Documentadokumente
Alle fünf Jahre wieder sorgt die documenta in Kassel (und in 2017 auch in Athen) für große Aufmerksamkeit, auch unter Architekten. Denn nicht allein die Kunst wird dort verhandelt, nicht allein der Blick auf das, was aktuelle Kunst sein mag, sondern schlicht der ganze gesellschaftspolitische Diskurs zum Dasein in der menschengemachten Kultur. Dass man ein solch komplexes und diverses, so unübersichtlich in alle Weltteile oder Regionen gehendes Ereignis in einen oder zwei Kataloge packen könnte, davon sind auch die Herausgeber der beiden Reader oder Daybook genannten Publikationen nicht überzeugt. Doch dass in diesen beiden das Grundsätzliche der documenta, in diesem Jahr in der 14. Auflage, wieder neu ans Tageslicht gehoben werden kann, davon liest man in der längeren Einleitung im Reader Wortwörtliches.

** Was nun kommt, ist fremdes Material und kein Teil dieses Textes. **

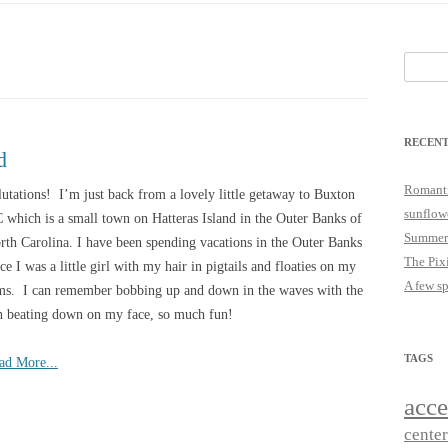
25
JUST A LITTLE COTTAGE FIX
LOOKSIE LU
Search
18
for:
17
RECENT
16
d
15
Romanti
lutations! I’m just back from a lovely little getaway to Buxton
sunflow
 which is a small town on Hatteras Island in the Outer Banks of
14
Summer
rth Carolina. I have been spending vacations in the Outer Banks
The Pix
nce I was a little girl with my hair in pigtails and floaties on my
A few s
ms. I can remember bobbing up and down in the waves with the
n beating down on my face, so much fun!
TAGS
ad More...
acce
cente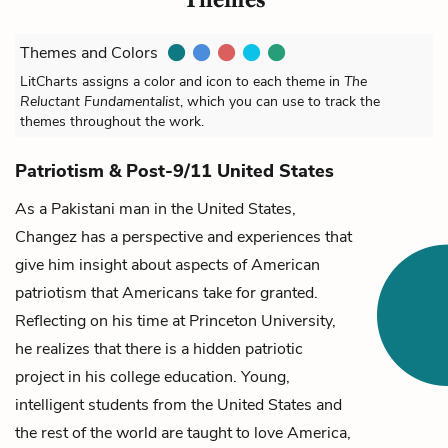
Themes and Colors
LitCharts assigns a color and icon to each theme in
The
Reluctant Fundamentalist
, which you can use to track the
themes throughout the work.
Patriotism & Post-9/11 United States
As a Pakistani man in the United States,
Changez
has a perspective and experiences that
give him insight about aspects of American
patriotism that Americans take for granted.
Reflecting on his time at Princeton University,
he realizes that there is a hidden patriotic
project in his college education. Young,
intelligent students from the United States and
the rest of the world are taught to love America,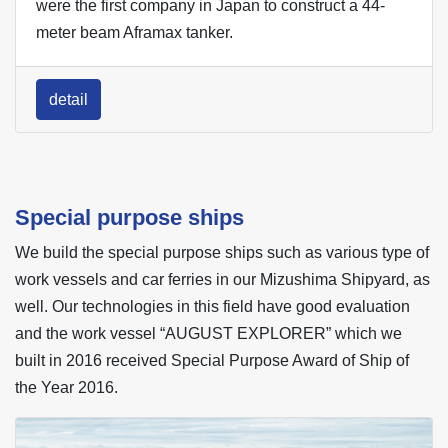
were the first company in Japan to construct a 44-
meter beam Aframax tanker.
detail
Special purpose ships
We build the special purpose ships such as various type of
work vessels and car ferries in our Mizushima Shipyard, as
well. Our technologies in this field have good evaluation
and the work vessel “AUGUST EXPLORER” which we
built in 2016 received Special Purpose Award of Ship of
the Year 2016.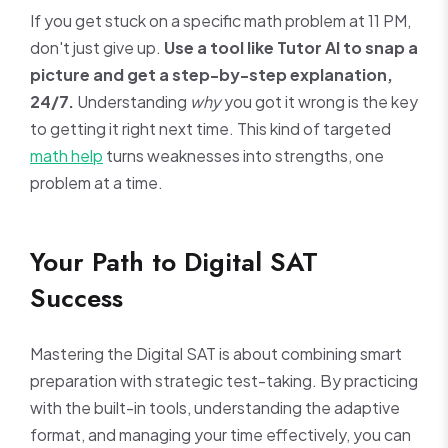
If you get stuck on a specific math problem at 11 PM,
don't just give up.
Use a tool like Tutor AI to snap a
picture and get a step-by-step explanation,
24/7.
Understanding
why
you got it wrong is the key
to getting it right next time. This kind of targeted
math help
turns weaknesses into strengths, one
problem at a time.
Your Path to Digital SAT
Success
Mastering the Digital SAT is about combining smart
preparation with strategic test-taking. By practicing
with the built-in tools, understanding the adaptive
format, and managing your time effectively, you can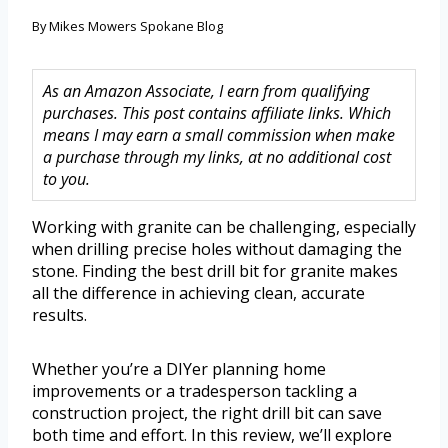
By
Mikes Mowers Spokane Blog
As an Amazon Associate, I earn from qualifying
purchases. This post contains affiliate links. Which
means I may earn a small commission when make
a purchase through my links, at no additional cost
to you.
Working with granite can be challenging, especially
when drilling precise holes without damaging the
stone. Finding the best drill bit for granite makes
all the difference in achieving clean, accurate
results.
Whether you’re a DIYer planning home
improvements or a tradesperson tackling a
construction project, the right drill bit can save
both time and effort. In this review, we’ll explore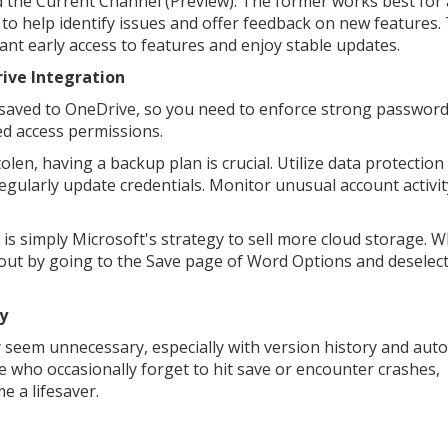
 the Current Channel (Preview). The former works best for
to help identify issues and offer feedback on new features.
ant early access to features and enjoy stable updates.
ive Integration
es saved to OneDrive, so you need to enforce strong password
ted access permissions.
len, having a backup plan is crucial. Utilize data protection
egularly update credentials. Monitor unusual account activit
is simply Microsoft's strategy to sell more cloud storage. W
t out by going to the Save page of Word Options and deselec
y
y seem unnecessary, especially with version history and aut
se who occasionally forget to hit save or encounter crashes,
e a lifesaver.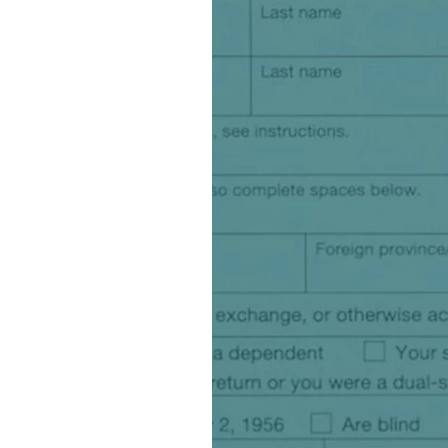
watsonx
reduci
processi
Ex
S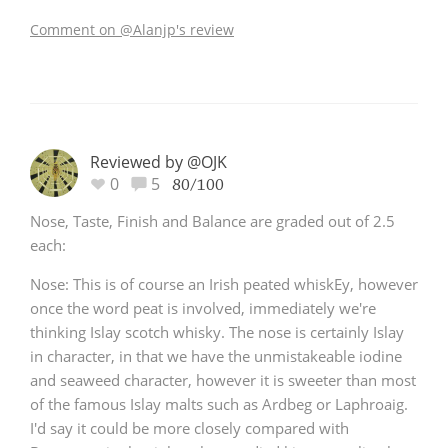
Comment on @Alanjp's review
Reviewed by @OJK
0
5
80/100
Nose, Taste, Finish and Balance are graded out of 2.5
each:
Nose: This is of course an Irish peated whiskEy, however
once the word peat is involved, immediately we're
thinking Islay scotch whisky. The nose is certainly Islay
in character, in that we have the unmistakeable iodine
and seaweed character, however it is sweeter than most
of the famous Islay malts such as Ardbeg or Laphroaig.
I'd say it could be more closely compared with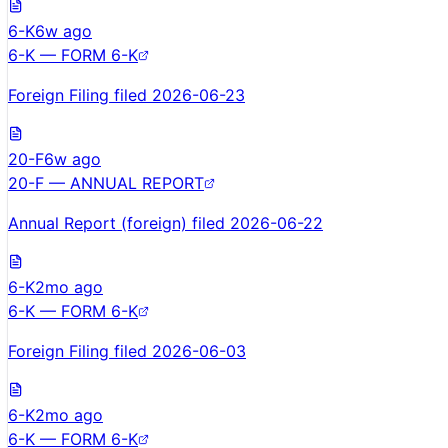
6-K
6w ago
6-K — FORM 6-K
Foreign Filing filed 2026-06-23
20-F
6w ago
20-F — ANNUAL REPORT
Annual Report (foreign) filed 2026-06-22
6-K
2mo ago
6-K — FORM 6-K
Foreign Filing filed 2026-06-03
6-K
2mo ago
6-K — FORM 6-K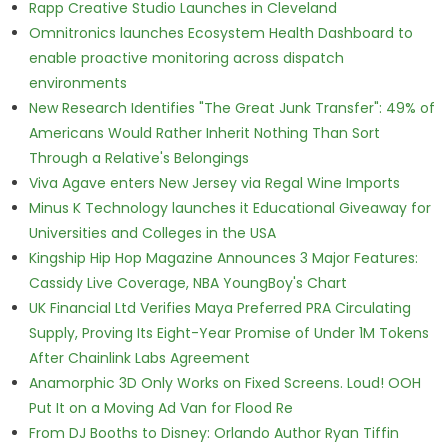
Rapp Creative Studio Launches in Cleveland
Omnitronics launches Ecosystem Health Dashboard to
enable proactive monitoring across dispatch
environments
New Research Identifies "The Great Junk Transfer": 49% of
Americans Would Rather Inherit Nothing Than Sort
Through a Relative's Belongings
Viva Agave enters New Jersey via Regal Wine Imports
Minus K Technology launches it Educational Giveaway for
Universities and Colleges in the USA
Kingship Hip Hop Magazine Announces 3 Major Features:
Cassidy Live Coverage, NBA YoungBoy's Chart
UK Financial Ltd Verifies Maya Preferred PRA Circulating
Supply, Proving Its Eight-Year Promise of Under 1M Tokens
After Chainlink Labs Agreement
Anamorphic 3D Only Works on Fixed Screens. Loud! OOH
Put It on a Moving Ad Van for Flood Re
From DJ Booths to Disney: Orlando Author Ryan Tiffin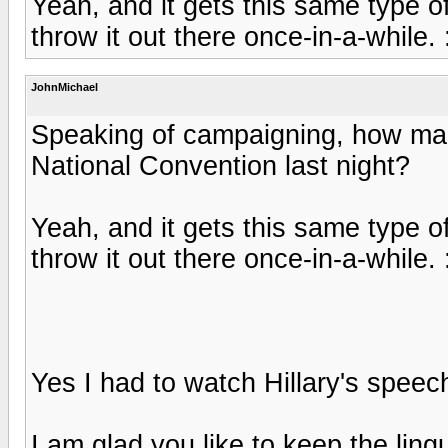
Yeah, and it gets this same type of
throw it out there once-in-a-while.
JohnMichael
Speaking of campaigning, how ma
National Convention last night?
Yeah, and it gets this same type of
throw it out there once-in-a-while.
Yes I had to watch Hillary's speec
I am glad you like to keep the lingu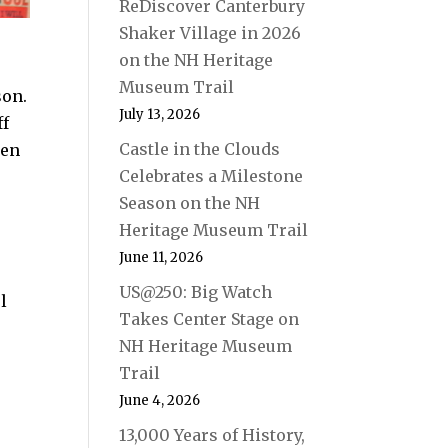
ReDiscover Canterbury
Shaker Village in 2026
on the NH Heritage
Museum Trail
son.
July 13, 2026
ff
Castle in the Clouds
den
Celebrates a Milestone
Season on the NH
Heritage Museum Trail
June 11, 2026
US@250: Big Watch
l
Takes Center Stage on
NH Heritage Museum
Trail
June 4, 2026
13,000 Years of History,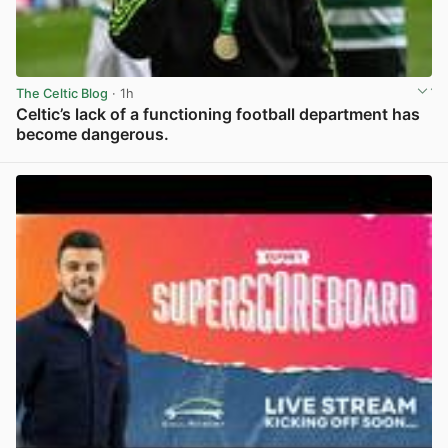
The Celtic Blog
· 1h
Celtic’s lack of a functioning football department has
become dangerous.
View post in new tab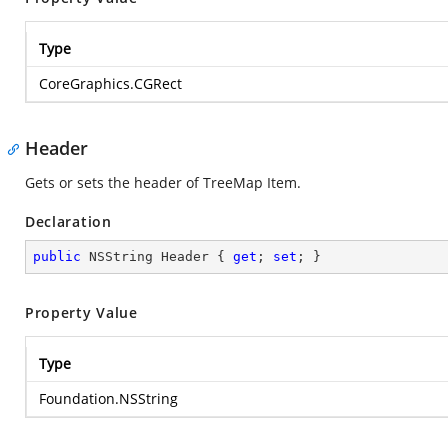
Type
CoreGraphics.CGRect
Header
Gets or sets the header of TreeMap Item.
Declaration
public
 NSString Header { 
get
; 
set
; }
Property Value
Type
Foundation.NSString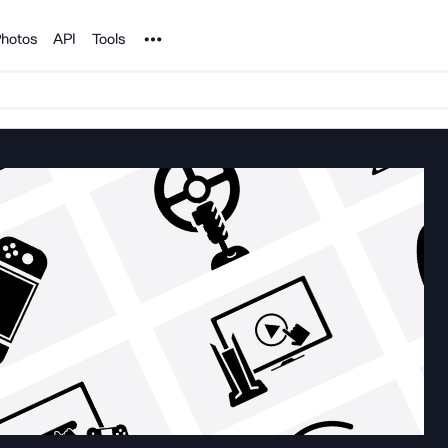
Noun Project
hotos
API
Tools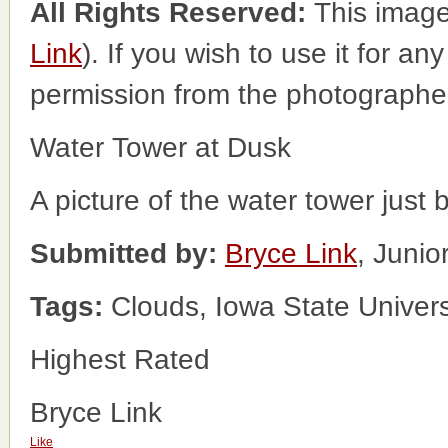
All Rights Reserved:
This image
Link
). If you wish to use it for an
permission from the photographe
Water Tower at Dusk
A picture of the water tower just 
Submitted by:
Bryce Link
, Juni
Tags:
Clouds, Iowa State Univers
Highest Rated
Bryce Link
Like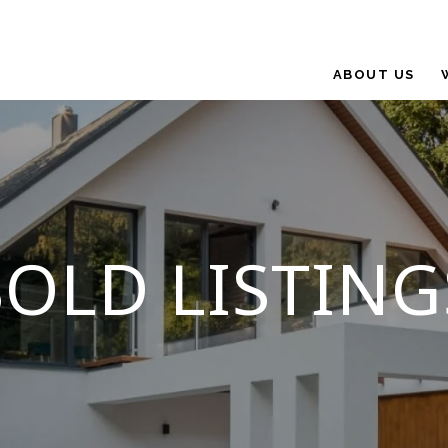
ABOUT US
SOLD LISTING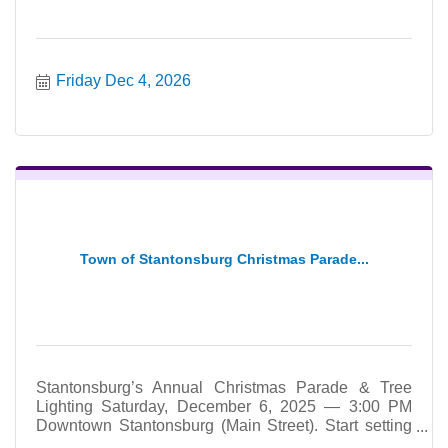
Friday Dec 4, 2026
Town of Stantonsburg Christmas Parade...
Stantonsburg’s Annual Christmas Parade & Tree
Lighting Saturday, December 6, 2025 — 3:00 PM
Downtown Stantonsburg (Main Street). Start setting
up at 2:30pm.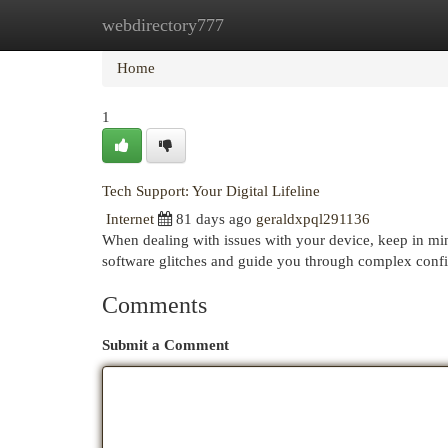
webdirectory777
Home
New Site Listings
Add Site
Cat
Home
1
Tech Support: Your Digital Lifeline
Internet
81 days ago
geraldxpql291136
When dealing with issues with your device, keep in mind
software glitches and guide you through complex confi
Comments
Submit a Comment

Tatsächlich ist die Einführung durch die Herausgeber im eher bilderarmen Lese(!)buch eine überraschend prononcierte wie dann leider auch sehr knappe Analyse des (Kunst)Marktes. Deren herausgeberischer Ausblick am Ende nicht zu Euphorie Anlass gibt. Die Ausstellungskuratoren greifen dabei nicht bloß ganz zentral neoliberale Marktmechanismen an. Sie hinterfragen auch die mittlerweile wie selbstverständlich heruntergebeteten politischen Leitbegriffe westlicher Kulturdiskurse. Und nehmen sich auch die documenta als eine Institution vor, die längst ihre Ursprungsidee hinter sich gelassen hat und mit ihrem Dasein am Markt teilnimmt, ihn mitbestimmt und teils überhaupt erst möglich macht.
An dieses, so nur noch selten zu lesende, durchaus mechanistisch anmutende Manifest reihen sich dann Essays oder ganz freie Texte, historische Dokumente und andere, hybride literarische Formen, die in teils sehr wissenschaftsgeprägtem Jargon die diskursiven Anliegen der Ausstellung untersuchen. Hier geht es um Formen von Dekolonialität und Widerstand, Schuld und Geschenk, Entortung und Enteignung, Sprache und Gewalt, Indigenität und Exil. Kein leichter Tobak und – wie schon geschrieben – teils unerträglich und völlig unötig verquast.
Gleichsam gespiegelt wird dieser Lesebrocken dann von einem Tagebuch, das Tagebuch ist, weil sich die Beiträge in eine Chronologie begeben, die allerdings rein formal wirkt. In dem mit Kunststoffeinband geschützten Heft in Buchstärke werden nun alle teilnehmenden Künstler auf je einer Doppelseite in aller Kürze von einem Beobachter vorgestellt; der kann sein ein Kollege, ein Kritiker, ein Freund etc. Auf jeder Doppelseite findet sich ein Foto mit kurzem Text, auf welchem die Porträtierten ein Ereignis, eine Arbeit, ein Bild von einer Arbeit eingereicht haben, das sie in ganz zentraler Weise beeinflusste und bis heute noch bewegt.
Natürlich ersetzt kein Katalog das analoge Vis-à-vis. Doch beiden Arbeiten – und als solche, eigenständige Arbeiten muss man die documta-Dokumente bezeichnen – gelingt es, das Fundament herzustellen, das jede BesucherIn braucht, um das große Ganze der Kunstausstellung in Kassel, in Athen und durchaus auch sonst wo auf der Welt annähernd zu verstehen. Be. K.
Der documenta 14 Reader.
Hrsg. v. Quinn Latimer u. Adam Szymczyk. Prestel, München 2017, 712 S., 153 Farbabb.
35 €, ISBN 978-3-7913-5657-0
documenta 14: Daybook.
Hrsg. v. Quinn Latimer u. Adam Szymczyk. Prestel, München 2017, 344 S., 224 Farb- und 186 s/w Abb.